- Born: Paul Robert Carey October 18, 1962 New York City, U.S.
- Died: June 14, 2001 (aged 38) New York City, U.S.
- Occupation: 77th Commissioner of the Securities and Exchange Commission
- Known for: White House Special Assistant to U.S. President Bill Clinton
- Father: Hugh Carey

= Paul Carey (politician) =

American government official (1962–2001)

Paul Robert Carey (October 18, 1962 - June 14, 2001) was an American public servant from the State of New York. During his career, he served as a White House Special Assistant to U.S. President Bill Clinton and as the 77th Commissioner of the Securities and Exchange Commission.

==Early life and education==
He was born on October 18, 1962, in Brooklyn, New York. He was one of 14 children growing up, and was the seventh son of New York Governor Hugh Carey and Helen (Owen) Carey. He grew up in Brooklyn, Shelter Island, and the New York State Executive Mansion in Albany. As a boy, he cared for developmentally challenged people at Camp Shelter Island. As a young man, he worked with physically challenged skiers. Two of his olders brother died in a car accident in 1969 as teenagers. His mother died in 1974, the year his father was first elected New York governor. He graduated from the Doane Stuart School in Albany before receiving a B.A. in economics from Colgate University in Hamilton, New York.

==Career==
After college, Carey worked as an investment banker in the securities industry, focusing on equity investments for institutional clients.
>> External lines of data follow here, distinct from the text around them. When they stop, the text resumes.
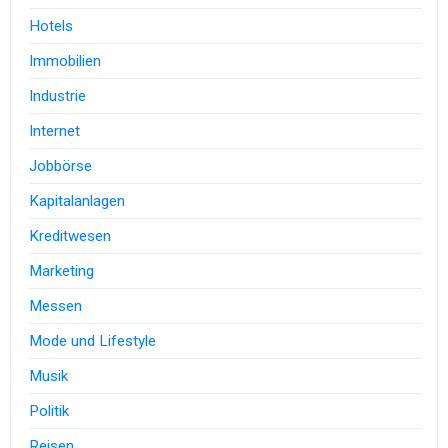
Hotels
Immobilien
Industrie
Internet
Jobbörse
Kapitalanlagen
Kreditwesen
Marketing
Messen
Mode und Lifestyle
Musik
Politik
Reisen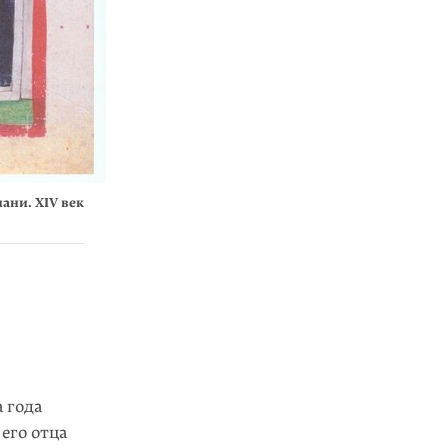
ани. XIV век
 года
его отца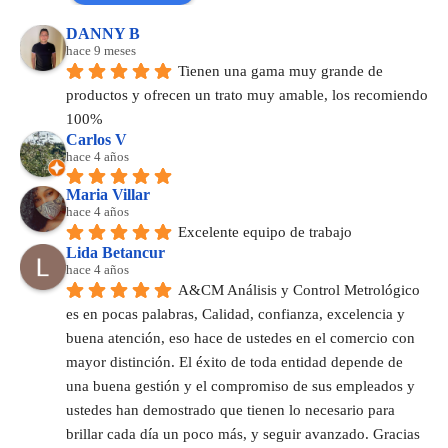
DANNY B
hace 9 meses
Tienen una gama muy grande de 
productos y ofrecen un trato muy amable, los recomiendo 
100%
Carlos V
hace 4 años
Maria Villar
hace 4 años
Excelente equipo de trabajo
Lida Betancur
hace 4 años
A&CM Análisis y Control Metrológico 
es en pocas palabras, Calidad, confianza, excelencia y 
buena atención, eso hace de ustedes en el comercio con 
mayor distinción. El éxito de toda entidad depende de 
una buena gestión y el compromiso de sus empleados y 
ustedes han demostrado que tienen lo necesario para 
brillar cada día un poco más, y seguir avanzado. Gracias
In 1992, he joined the Clinton-Gore Presidential Campaign, serving as northeast finance director. Carey became a special assistant to the president for legislative affairs in February 1993. As a congressional liaison, he specialized in finance and banking issues, also consulting the president on judicial appointments and helping "shepherd nominees through the Senate confirmation process." He also helped handle housing, securities, and other related issues. Carey was noteworthy for being President Clinton's main connection to U.S. Senators Alfonse D'Amato and Daniel Patrick Moynihan of New York.

In 1997, President Clinton nominated Carey to the Securities and Exchange Commission to succeed outgoing commissioner, Steven Wallman. The Senate confirmed Carey on October 21, 1997, for a five-year term. As SEC commissioner, Carey championed private accounts for the investment of government Social Security funds. At the SEC, he also became the commission's "point man with Congress on the privatization of Social Security. He was serving at the SEC in 2001, and his term would have expired in 2002. While at the SEC as a Democrat, he backed SEC chairman Arthur Levitt Jr. on issues such as accounting reforms and opening stock markets for individual investors.

==Death and foundation==
In 2001, he lived in Washington, D.C. That year he was hospitalized in Manhattan.
Carey died on June 14, 2001 from a rare endocrine cancer called pheochromocytoma, at the age of 38. He was survived by 11 siblings and his father. After his death, his family established the Paul Robert Carey Foundation, which supports community organizations.